The development discourse has long been dominated by best practices prescriptions for reform, but these are not a useful way of responding to the governance ambiguities of the early 21st century. Working with the Grain draws on both innovative scholarship and Brian Levy's quarter century of experience at the World Bank to lay out an alternative-a practical, analytically grounded, "with-the-grain" approach to reducing poverty and addressing weaknesses in governance.
Best practice prescriptions confuse the goals of development with the journey of getting from here to there. A strong rule of law, capable and accountable governments, and a flexible, level playing field business environment are indeed desirable end points. But the ability to describe well-governed states does not conjure them into existence. If the only available actions are all or nothing, then efforts at change will almost certainly fall short, leading to disillusion and despair.
By contrast, this book takes as its point of departure the realities of a country's economy, polity and society, and directs attention towards the challenges of initiating and sustaining forward development momentum. The book:
-- distinguishes among four broad groups of countries, according to whether polities are dominant or competitive, and whether institutions are personalized or impersonal
-- identifies alternative options for governance and policy reform-top down options which endeavor to strengthen formal institutions, and options supporting the emergence of "islands of effectiveness"
-- explores how to identify entry points for change where there is a good fit between divergent country contexts and alternative options for reform.
Sometimes the binding constraint to forward movement can be institutional, making governance reform the priority; at other times, the priority can better be on inclusive growth. Taking the decade-or-so time horizon of practitioners, the aim is to nudge things along-seeking gains that initially may seem quite modest but sometimes can give rise to a cascading sequence of change for the better.
Industry Reviews
"This is an important and original contribution to growth and development that suggests how to integrate complex parts of the development process. It is a major contribution."
Douglass North, Nobel Laureate in Economic Science, Washington University in St. Louis
"If you want to understand how politics, institutions, and policy interact with each other to produce economic success or failure - not over the very long run when we are all dead, but in the shorter run that affects us all - there are few books that pack as much insight as this one. Brian Levy is a practitioner who can theorize as well as any scholar. But the real value added of this book is the practical and pragmatic approach it brings to institutional
reform."
Dani Rodrik, Albert Hirschman Professor of Social Science, Institute for Advanced Study, Princeton
"Brian Levy draws on a wealth of experience as a practitioner to provide us with a practical agenda for helping improve the governance of poor countries. His book will be required reading for everyone concerned with the institutional foundations of development."
Francis Fukuyama, Olivier Nomellini Senior Fellow, Center on Democracy, Development, and the Rule of Law, Stanford University
"I finally got to reading Brian Levy's Working With the Grain. It is easily the most underestimated development book of 2014, and should be read alongside William Easterly's Tyranny of Experts (which it both complements and pushes back against)."

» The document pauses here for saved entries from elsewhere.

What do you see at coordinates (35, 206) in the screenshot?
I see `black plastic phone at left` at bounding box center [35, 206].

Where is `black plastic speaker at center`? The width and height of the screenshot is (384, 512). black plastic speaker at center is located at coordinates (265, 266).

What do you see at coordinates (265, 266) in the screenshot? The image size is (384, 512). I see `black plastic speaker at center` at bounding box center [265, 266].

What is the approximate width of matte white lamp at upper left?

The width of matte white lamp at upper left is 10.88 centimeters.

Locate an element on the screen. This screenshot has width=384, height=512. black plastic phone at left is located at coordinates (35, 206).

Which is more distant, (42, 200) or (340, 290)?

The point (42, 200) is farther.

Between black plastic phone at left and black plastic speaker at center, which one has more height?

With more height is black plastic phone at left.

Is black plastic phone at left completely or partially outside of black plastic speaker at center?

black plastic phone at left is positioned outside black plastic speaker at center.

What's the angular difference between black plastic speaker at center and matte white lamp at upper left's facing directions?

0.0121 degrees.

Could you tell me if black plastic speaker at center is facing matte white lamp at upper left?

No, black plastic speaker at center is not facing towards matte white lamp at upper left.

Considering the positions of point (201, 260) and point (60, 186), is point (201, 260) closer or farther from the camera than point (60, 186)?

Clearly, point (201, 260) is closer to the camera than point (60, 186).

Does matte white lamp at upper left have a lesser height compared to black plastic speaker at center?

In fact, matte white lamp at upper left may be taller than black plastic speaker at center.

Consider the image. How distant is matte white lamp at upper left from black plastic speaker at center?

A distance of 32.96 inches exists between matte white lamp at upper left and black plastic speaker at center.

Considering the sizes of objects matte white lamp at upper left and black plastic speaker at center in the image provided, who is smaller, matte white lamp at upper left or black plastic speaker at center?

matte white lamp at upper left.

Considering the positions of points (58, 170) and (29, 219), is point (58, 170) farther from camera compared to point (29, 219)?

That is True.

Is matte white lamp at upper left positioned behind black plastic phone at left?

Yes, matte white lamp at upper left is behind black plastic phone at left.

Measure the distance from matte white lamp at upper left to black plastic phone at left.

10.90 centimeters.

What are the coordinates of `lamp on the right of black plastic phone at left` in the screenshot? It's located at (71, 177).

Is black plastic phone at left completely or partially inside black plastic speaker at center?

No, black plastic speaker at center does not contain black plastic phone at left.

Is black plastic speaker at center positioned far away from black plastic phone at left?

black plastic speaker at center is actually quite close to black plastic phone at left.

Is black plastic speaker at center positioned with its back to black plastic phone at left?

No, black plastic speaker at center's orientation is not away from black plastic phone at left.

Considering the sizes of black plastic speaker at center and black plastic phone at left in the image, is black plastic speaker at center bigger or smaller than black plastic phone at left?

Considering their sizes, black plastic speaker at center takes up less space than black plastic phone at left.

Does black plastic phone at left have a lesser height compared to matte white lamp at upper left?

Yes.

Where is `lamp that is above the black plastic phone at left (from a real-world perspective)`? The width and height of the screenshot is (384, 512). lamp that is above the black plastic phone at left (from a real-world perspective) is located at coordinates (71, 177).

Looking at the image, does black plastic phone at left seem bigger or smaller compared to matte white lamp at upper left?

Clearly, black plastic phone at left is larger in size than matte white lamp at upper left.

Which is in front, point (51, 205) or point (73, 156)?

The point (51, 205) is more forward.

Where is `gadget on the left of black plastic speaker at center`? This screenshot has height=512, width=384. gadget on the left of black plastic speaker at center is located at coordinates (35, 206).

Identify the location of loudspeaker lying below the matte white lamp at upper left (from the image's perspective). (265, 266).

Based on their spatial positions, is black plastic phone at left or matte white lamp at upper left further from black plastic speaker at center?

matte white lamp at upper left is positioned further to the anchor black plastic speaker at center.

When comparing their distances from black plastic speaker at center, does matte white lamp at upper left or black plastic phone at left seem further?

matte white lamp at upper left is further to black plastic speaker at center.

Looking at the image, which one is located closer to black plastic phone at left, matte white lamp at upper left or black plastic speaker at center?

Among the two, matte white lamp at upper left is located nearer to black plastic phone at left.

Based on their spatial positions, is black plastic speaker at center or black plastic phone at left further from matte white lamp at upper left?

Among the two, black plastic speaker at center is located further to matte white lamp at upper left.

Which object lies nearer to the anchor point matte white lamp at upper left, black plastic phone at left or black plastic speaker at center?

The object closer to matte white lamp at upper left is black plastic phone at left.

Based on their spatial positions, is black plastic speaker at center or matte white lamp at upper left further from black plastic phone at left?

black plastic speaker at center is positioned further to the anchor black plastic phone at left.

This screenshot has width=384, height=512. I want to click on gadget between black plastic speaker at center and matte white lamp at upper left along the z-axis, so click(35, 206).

Ken Opalo, PhD Candidate, Stanford University
"Working with the Grain is about getting from the here to there of better governance in developing countries. Building on insights from recent scholarship and practice, this important book eschews recipes in a serious and thought-provoking analysis of how to approach reform initiatives in distinct contexts."

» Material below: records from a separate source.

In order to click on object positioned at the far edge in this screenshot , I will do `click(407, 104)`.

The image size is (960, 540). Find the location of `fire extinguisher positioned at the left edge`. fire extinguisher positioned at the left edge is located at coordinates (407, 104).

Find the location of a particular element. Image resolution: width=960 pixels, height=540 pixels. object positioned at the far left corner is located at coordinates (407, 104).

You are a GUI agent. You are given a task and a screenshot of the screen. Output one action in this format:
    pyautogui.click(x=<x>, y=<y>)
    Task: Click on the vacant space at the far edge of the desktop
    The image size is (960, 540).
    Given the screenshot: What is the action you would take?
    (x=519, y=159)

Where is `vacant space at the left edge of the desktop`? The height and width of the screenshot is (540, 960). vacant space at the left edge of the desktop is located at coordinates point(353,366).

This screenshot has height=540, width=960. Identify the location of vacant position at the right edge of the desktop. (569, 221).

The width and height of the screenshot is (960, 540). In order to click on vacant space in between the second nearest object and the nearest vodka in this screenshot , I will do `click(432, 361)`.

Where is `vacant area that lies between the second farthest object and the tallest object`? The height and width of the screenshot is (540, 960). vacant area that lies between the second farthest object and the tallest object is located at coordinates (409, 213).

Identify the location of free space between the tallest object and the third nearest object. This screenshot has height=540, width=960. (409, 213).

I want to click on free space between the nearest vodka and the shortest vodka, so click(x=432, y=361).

Merilee S. Grindle, Professor of International Development, Kennedy School of Government, and Director, David Rockefeller Center for Latin American Studies, Harvard University
"Levy's prose is more dynamic, his writing more engaging, his anecdotes more vivid, his lessons more systematic, and his text seems to have undergone more rigorous editing. [The book does] a great service in providing an accurate diagnosis of the ills afflicting development studies."